Records provided
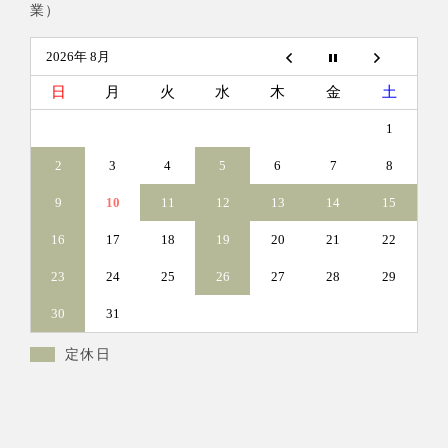
業）
2026年 8月
日
月
火
水
木
金
土
1
2
3
4
5
6
7
8
9
10
11
12
13
14
15
16
17
18
19
20
21
22
23
24
25
26
27
28
29
30
31
定休日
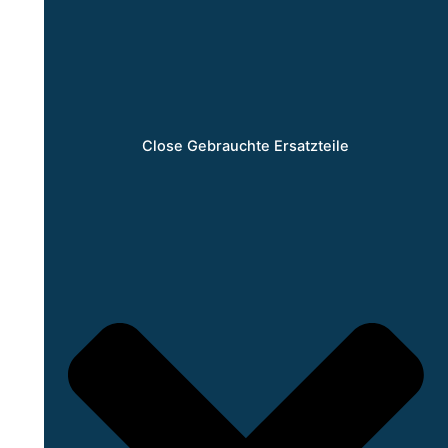
Close Gebrauchte Ersatzteile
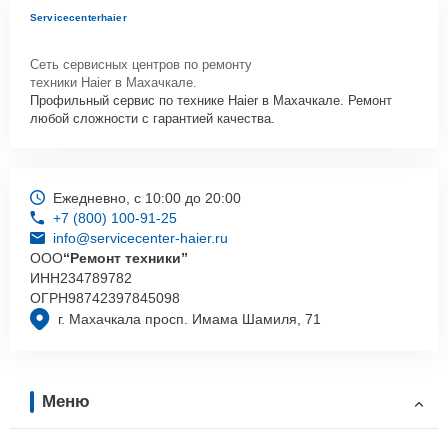
Servicecenterhaier
Сеть сервисных центров по ремонту
техники Haier в Махачкале.
Профильный сервис по технике Haier в Махачкале. Ремонт
любой сложности с гарантией качества.
Ежедневно, с 10:00 до 20:00
+7 (800) 100-91-25
info@servicecenter-haier.ru
ООО
“Ремонт техники”
ИНН
234789782
ОГРН
98742397845098
г. Махачкала просп. Имама Шамиля, 71
Меню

Exercise directions
Show every line above in which the word "Махачкале" appears.

Your response
техники Haier в Махачкале.
Профильный сервис по технике Haier в Махачкале. Ремонт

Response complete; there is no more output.